[Extracted entries Boundary: Start]

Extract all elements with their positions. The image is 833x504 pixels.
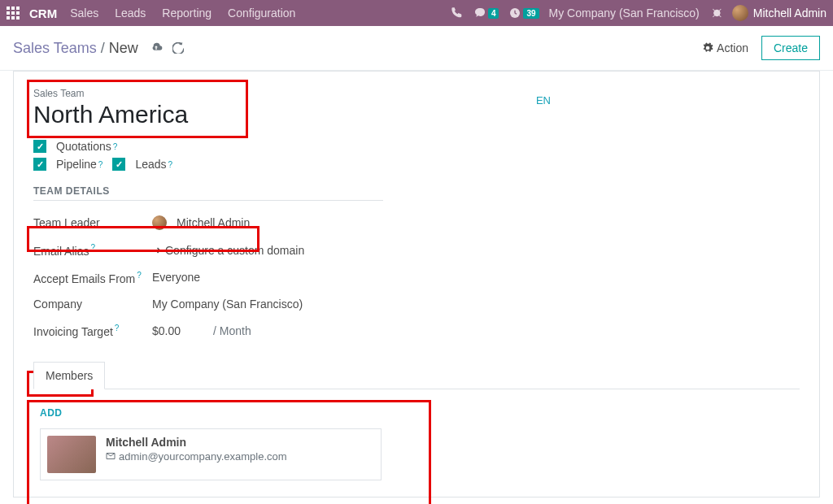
help-icon[interactable]: ? (98, 160, 103, 169)
member-name: Mitchell Admin (106, 436, 287, 449)
avatar-icon (152, 215, 167, 230)
activities-badge: 39 (523, 8, 539, 19)
member-avatar (47, 436, 96, 473)
nav-reporting[interactable]: Reporting (162, 7, 212, 20)
discard-icon[interactable] (172, 42, 184, 54)
member-email: admin@yourcompany.example.com (106, 450, 287, 463)
invoicing-target-label: Invoicing Target? (33, 324, 152, 338)
user-name: Mitchell Admin (753, 7, 826, 20)
team-leader-value: Mitchell Admin (177, 216, 250, 229)
team-leader-label: Team Leader (33, 216, 152, 229)
topbar-right: 4 39 My Company (San Francisco) Mitchell… (451, 5, 826, 21)
gear-icon (702, 42, 713, 54)
help-icon[interactable]: ? (168, 160, 173, 169)
nav-sales[interactable]: Sales (70, 7, 98, 20)
debug-icon[interactable] (709, 7, 722, 20)
accept-emails-label: Accept Emails From? (33, 271, 152, 285)
quotations-label: Quotations (56, 140, 111, 153)
app-brand[interactable]: CRM (29, 7, 57, 20)
configure-domain-link[interactable]: Configure a custom domain (152, 244, 304, 257)
pipeline-checkbox[interactable] (33, 158, 46, 171)
form-sheet: Sales Team North America EN Quotations? … (13, 71, 820, 497)
topbar: CRM Sales Leads Reporting Configuration … (0, 0, 833, 26)
invoicing-target-field[interactable]: $0.00 / Month (152, 324, 251, 337)
create-button[interactable]: Create (761, 36, 820, 60)
voip-icon[interactable] (451, 7, 464, 20)
help-icon[interactable]: ? (113, 142, 118, 151)
leads-checkbox[interactable] (112, 158, 125, 171)
nav-configuration[interactable]: Configuration (228, 7, 295, 20)
arrow-right-icon (152, 245, 162, 255)
tab-members[interactable]: Members (33, 362, 105, 389)
accept-emails-field[interactable]: Everyone (152, 271, 200, 284)
options-group: Quotations? Pipeline? Leads? (33, 140, 800, 171)
add-member-button[interactable]: ADD (40, 407, 793, 419)
user-menu[interactable]: Mitchell Admin (732, 5, 826, 21)
tabbar: Members (33, 361, 800, 389)
team-name-label: Sales Team (33, 88, 800, 99)
help-icon[interactable]: ? (137, 271, 142, 280)
company-switcher[interactable]: My Company (San Francisco) (549, 7, 700, 20)
activities-icon[interactable]: 39 (508, 7, 539, 20)
breadcrumb-sep: / (101, 40, 109, 56)
company-label: Company (33, 298, 152, 311)
form-wrap: Sales Team North America EN Quotations? … (0, 71, 833, 504)
member-card[interactable]: Mitchell Admin admin@yourcompany.example… (40, 428, 382, 480)
envelope-icon (106, 452, 116, 460)
apps-icon[interactable] (7, 7, 20, 20)
quotations-checkbox[interactable] (33, 140, 46, 153)
nav-leads[interactable]: Leads (115, 7, 146, 20)
messages-icon[interactable]: 4 (473, 7, 499, 20)
action-label: Action (717, 41, 748, 54)
help-icon[interactable]: ? (90, 243, 95, 252)
leads-label: Leads (135, 158, 166, 171)
email-alias-label: Email Alias? (33, 243, 152, 258)
control-panel: Sales Teams / New Action Create (0, 26, 833, 71)
team-name-input[interactable]: North America (33, 101, 800, 128)
company-field[interactable]: My Company (San Francisco) (152, 298, 303, 311)
breadcrumb-current: New (109, 40, 138, 56)
action-button[interactable]: Action (702, 41, 748, 54)
cloud-save-icon[interactable] (150, 42, 163, 54)
messages-badge: 4 (488, 8, 499, 19)
help-icon[interactable]: ? (115, 324, 120, 332)
team-leader-field[interactable]: Mitchell Admin (152, 215, 250, 230)
avatar-icon (732, 5, 748, 21)
breadcrumb-root[interactable]: Sales Teams (13, 40, 97, 56)
pipeline-label: Pipeline (56, 158, 97, 171)
breadcrumb: Sales Teams / New (13, 40, 138, 57)
lang-button[interactable]: EN (536, 94, 551, 106)
section-team-details: TEAM DETAILS (33, 185, 383, 201)
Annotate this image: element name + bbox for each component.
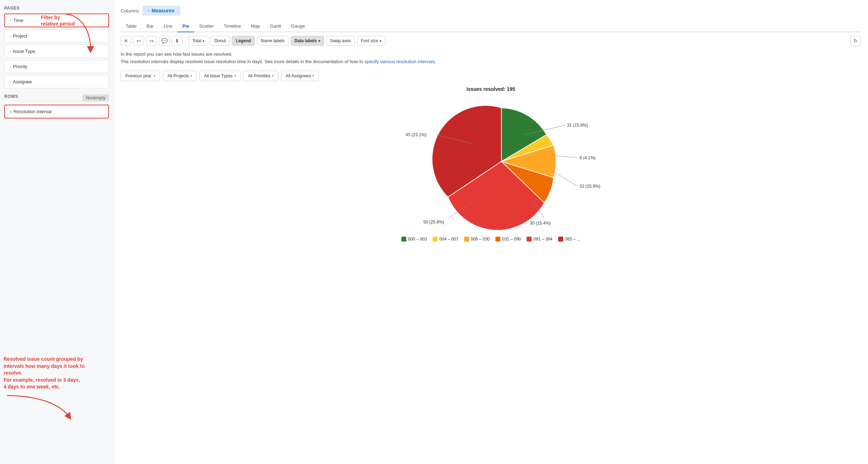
chevron-icon: › xyxy=(10,65,11,68)
chevron-icon: › xyxy=(10,18,11,22)
filter-all-issue-types[interactable]: All Issue Types ▾ xyxy=(199,71,240,81)
tab-timeline[interactable]: Timeline xyxy=(219,21,246,32)
info-link[interactable]: specify various resolution intervals xyxy=(364,59,435,64)
tab-line[interactable]: Line xyxy=(159,21,177,32)
legend-button[interactable]: Legend xyxy=(232,36,255,46)
legend-label-2: 008 – 030 xyxy=(471,237,490,242)
chevron-icon: › xyxy=(10,80,11,84)
nonempty-badge: Nonempty xyxy=(82,94,109,101)
resolved-arrow xyxy=(4,392,75,420)
redo-button[interactable]: ↪ xyxy=(146,36,157,46)
chevron-icon: › xyxy=(10,49,11,53)
caret-icon: ▾ xyxy=(312,74,314,78)
cut-button[interactable]: ✕ xyxy=(121,36,131,46)
sidebar-item-assignee[interactable]: › Assignee xyxy=(4,75,109,88)
tab-gauge[interactable]: Gauge xyxy=(286,21,310,32)
sidebar-item-project[interactable]: › Project xyxy=(4,29,109,43)
resolved-annotation-text: Resolved issue count grouped by interval… xyxy=(4,356,103,391)
measures-label: Measures xyxy=(152,8,175,13)
filter-all-assignees[interactable]: All Assignees ▾ xyxy=(281,71,319,81)
filter-all-priorities[interactable]: All Priorities ▾ xyxy=(243,71,278,81)
chart-title: Issues resolved: 195 xyxy=(467,86,515,92)
data-label-4: 50 (25.6%) xyxy=(423,220,444,225)
tab-pie[interactable]: Pie xyxy=(177,21,194,32)
data-label-0: 31 (15.9%) xyxy=(567,123,588,128)
legend-label-0: 000 – 003 xyxy=(408,237,427,242)
sidebar-item-time[interactable]: › Time xyxy=(4,13,109,27)
legend-color-4 xyxy=(527,237,532,242)
sidebar-item-label: Priority xyxy=(13,64,27,69)
legend-item-4: 091 – 364 xyxy=(527,237,552,242)
sidebar-item-label: Time xyxy=(13,18,23,23)
data-label-2: 31 (15.9%) xyxy=(579,184,600,189)
pie-chart-container: 31 (15.9%) 8 (4.1%) 31 (15.9%) 30 (15.4%… xyxy=(367,98,615,232)
svg-line-4 xyxy=(551,170,578,186)
swap-axes-button[interactable]: Swap axes xyxy=(326,36,355,46)
measures-chip[interactable]: › Measures xyxy=(142,6,180,16)
chevron-icon: › xyxy=(10,109,11,114)
legend: 000 – 003 004 – 007 008 – 030 031 – 090 … xyxy=(401,237,580,242)
sidebar-item-resolution[interactable]: › Resolution interval xyxy=(4,105,109,118)
pages-label: Pages xyxy=(4,6,109,11)
data-label-5: 45 (23.1%) xyxy=(406,132,427,137)
font-size-button[interactable]: Font size ▾ xyxy=(357,36,385,46)
legend-color-2 xyxy=(464,237,469,242)
tab-scatter[interactable]: Scatter xyxy=(194,21,219,32)
filter-all-projects[interactable]: All Projects ▾ xyxy=(163,71,197,81)
filters-row: Previous year. ▾ All Projects ▾ All Issu… xyxy=(121,71,861,81)
chart-area: Issues resolved: 195 xyxy=(121,86,861,242)
tab-table[interactable]: Table xyxy=(121,21,142,32)
legend-label-3: 031 – 090 xyxy=(502,237,521,242)
data-label-1: 8 (4.1%) xyxy=(579,155,595,160)
info-box: In the report you can see how fast issue… xyxy=(121,51,861,66)
legend-label-5: 365 – ... xyxy=(565,237,580,242)
tab-gantt[interactable]: Gantt xyxy=(265,21,286,32)
legend-item-1: 004 – 007 xyxy=(433,237,458,242)
undo-button[interactable]: ↩ xyxy=(133,36,144,46)
refresh-button[interactable]: ↻ xyxy=(850,36,861,46)
sidebar-item-label: Project xyxy=(13,33,27,39)
tab-bar[interactable]: Bar xyxy=(142,21,159,32)
legend-label-1: 004 – 007 xyxy=(439,237,458,242)
legend-item-0: 000 – 003 xyxy=(401,237,427,242)
legend-color-1 xyxy=(433,237,438,242)
legend-color-5 xyxy=(558,237,563,242)
legend-item-5: 365 – ... xyxy=(558,237,580,242)
download-button[interactable]: ⬇ xyxy=(172,36,182,46)
comment-button[interactable]: 💬 xyxy=(159,36,170,46)
legend-item-2: 008 – 030 xyxy=(464,237,490,242)
sidebar-item-label: Assignee xyxy=(13,79,32,84)
caret-icon: ▾ xyxy=(190,74,192,78)
rows-label: Rows xyxy=(4,94,18,99)
total-button[interactable]: Total ▾ xyxy=(188,36,208,46)
columns-row: Columns › Measures xyxy=(121,6,861,16)
sidebar-item-label: Issue Type xyxy=(13,49,35,54)
caret-icon: ▾ xyxy=(234,74,236,78)
toolbar: ✕ ↩ ↪ 💬 ⬇ Total ▾ Donut Legend Name labe… xyxy=(121,36,861,46)
tab-map[interactable]: Map xyxy=(246,21,265,32)
legend-color-3 xyxy=(495,237,500,242)
sidebar-item-label: Resolution interval xyxy=(13,109,51,114)
legend-color-0 xyxy=(401,237,406,242)
info-line1: In the report you can see how fast issue… xyxy=(121,51,232,57)
toolbar-separator xyxy=(185,37,186,44)
donut-button[interactable]: Donut xyxy=(210,36,230,46)
info-line2: The resolution intervals display resolve… xyxy=(121,59,364,64)
chip-chevron-icon: › xyxy=(148,9,149,13)
caret-icon: ▾ xyxy=(272,74,274,78)
chevron-icon: › xyxy=(10,34,11,38)
chart-tabs: Table Bar Line Pie Scatter Timeline Map … xyxy=(121,21,861,32)
sidebar-item-issuetype[interactable]: › Issue Type xyxy=(4,45,109,58)
legend-label-4: 091 – 364 xyxy=(533,237,552,242)
filter-previous-year[interactable]: Previous year. ▾ xyxy=(121,71,160,81)
pie-chart-svg: 31 (15.9%) 8 (4.1%) 31 (15.9%) 30 (15.4%… xyxy=(367,98,615,232)
info-line3: . xyxy=(435,59,436,64)
columns-label: Columns xyxy=(121,8,139,13)
legend-item-3: 031 – 090 xyxy=(495,237,521,242)
name-labels-button[interactable]: Name labels xyxy=(257,36,289,46)
data-label-3: 30 (15.4%) xyxy=(530,221,551,226)
sidebar-item-priority[interactable]: › Priority xyxy=(4,60,109,73)
data-labels-button[interactable]: Data labels ▾ xyxy=(291,36,324,46)
caret-icon: ▾ xyxy=(154,74,155,78)
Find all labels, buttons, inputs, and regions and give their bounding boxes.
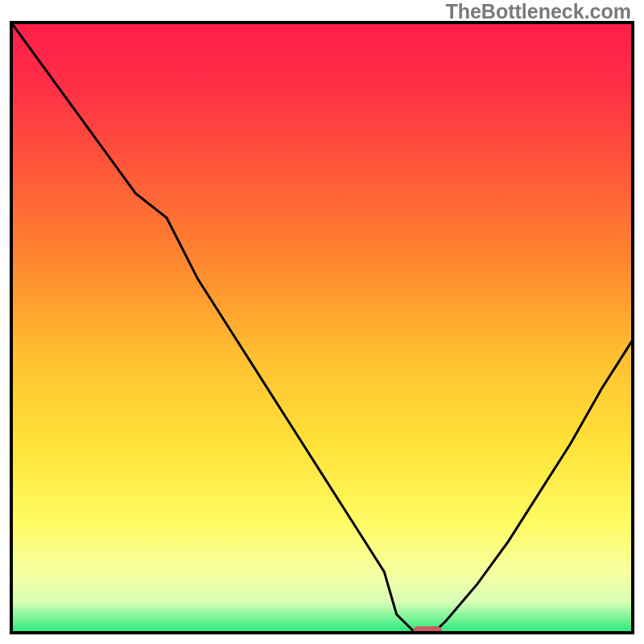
bottleneck-chart (0, 0, 644, 644)
watermark-container: TheBottleneck.com (445, 0, 631, 23)
gradient-background (11, 23, 633, 633)
watermark-text: TheBottleneck.com (445, 0, 631, 23)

[Extracted entries Boundary: End]

Which lines of the entries above contain the string "columns"? Copy each one.

**Finished exercise**.
columns-row: Columns › Measures xyxy=(121,6,861,16)
columns-label: Columns xyxy=(121,8,139,13)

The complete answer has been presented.